YOUR GOAL:
In the records that follow, locate every line with "target" and extract it.
═══ LISTED ENTRIES
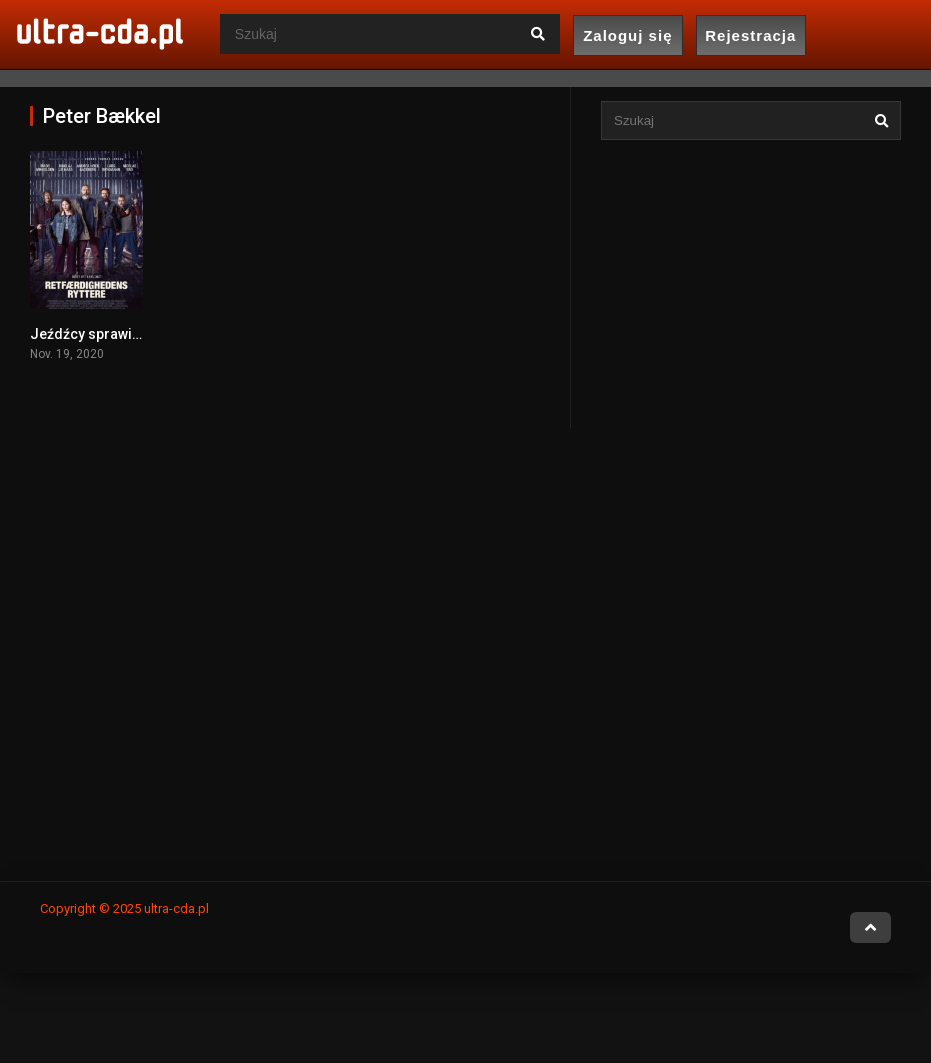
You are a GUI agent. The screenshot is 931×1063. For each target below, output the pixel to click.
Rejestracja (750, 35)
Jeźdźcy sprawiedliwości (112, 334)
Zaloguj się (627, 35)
══════
═══ LISTED ENTRIES
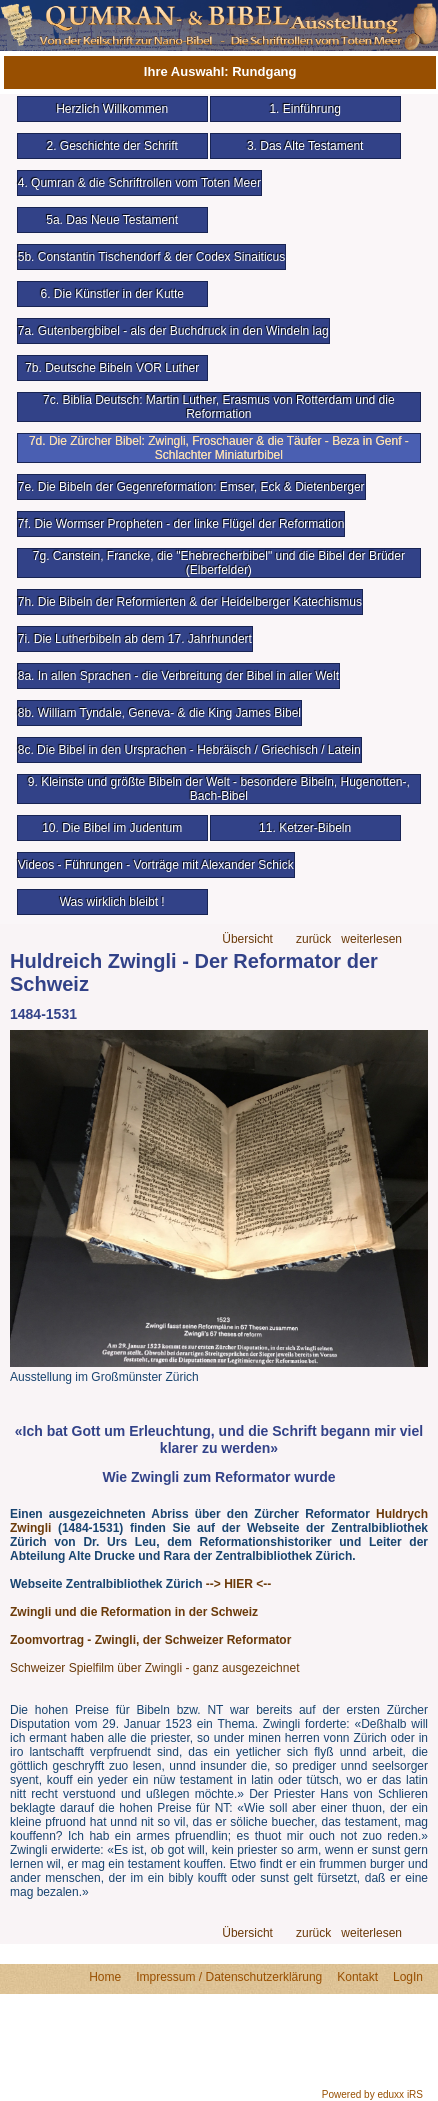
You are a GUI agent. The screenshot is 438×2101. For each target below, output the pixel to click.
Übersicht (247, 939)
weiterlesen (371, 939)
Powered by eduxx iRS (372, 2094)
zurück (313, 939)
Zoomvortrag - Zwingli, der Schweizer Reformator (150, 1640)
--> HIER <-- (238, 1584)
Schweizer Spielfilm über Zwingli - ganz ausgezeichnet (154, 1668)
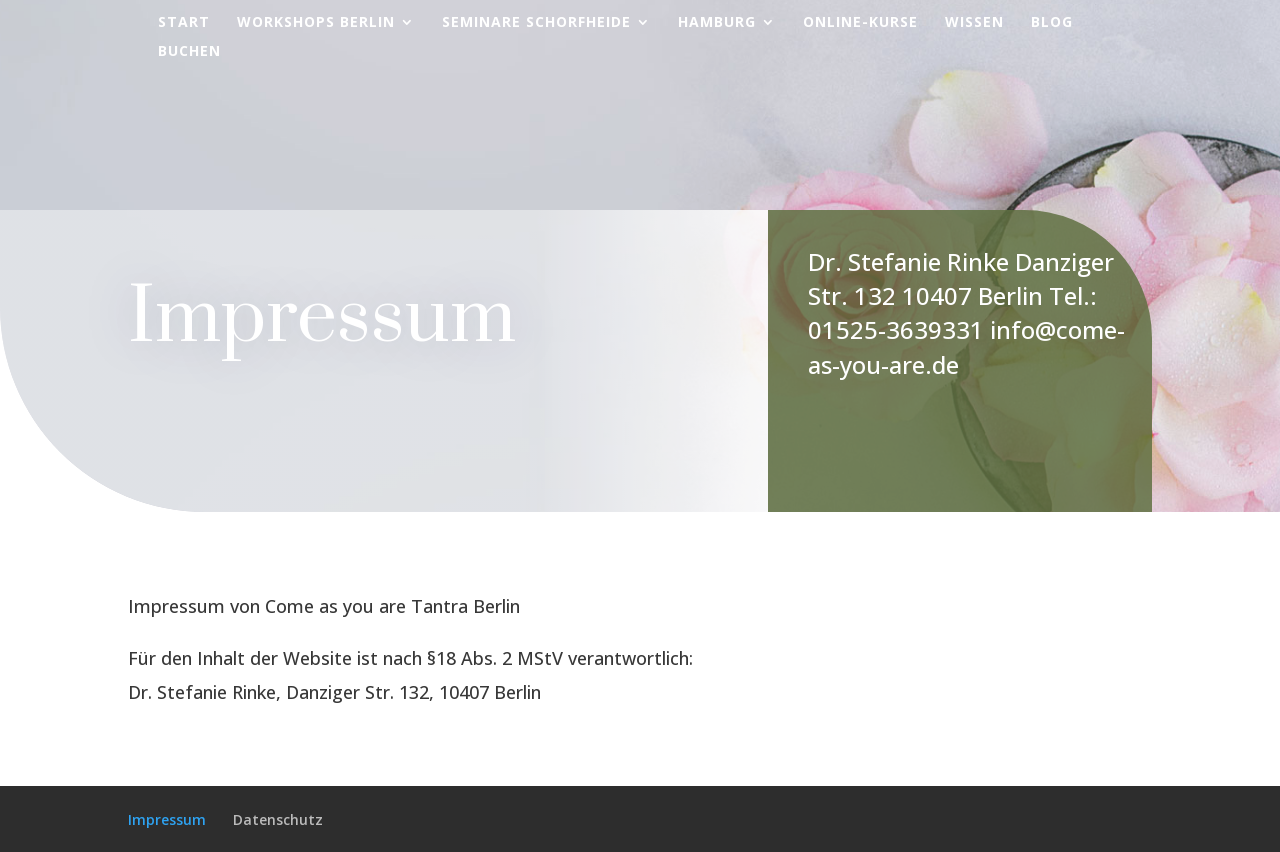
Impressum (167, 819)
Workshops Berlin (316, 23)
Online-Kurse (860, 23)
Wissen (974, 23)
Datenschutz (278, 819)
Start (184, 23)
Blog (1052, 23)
══════
RESPONSE TO THIS EXERCISE:
You are a GUI agent. The screenshot is 931×1063. For each target below, output the pixel to click.
You are a GUI agent. The screenshot is 438×2101. For each target below, output the pixel to click.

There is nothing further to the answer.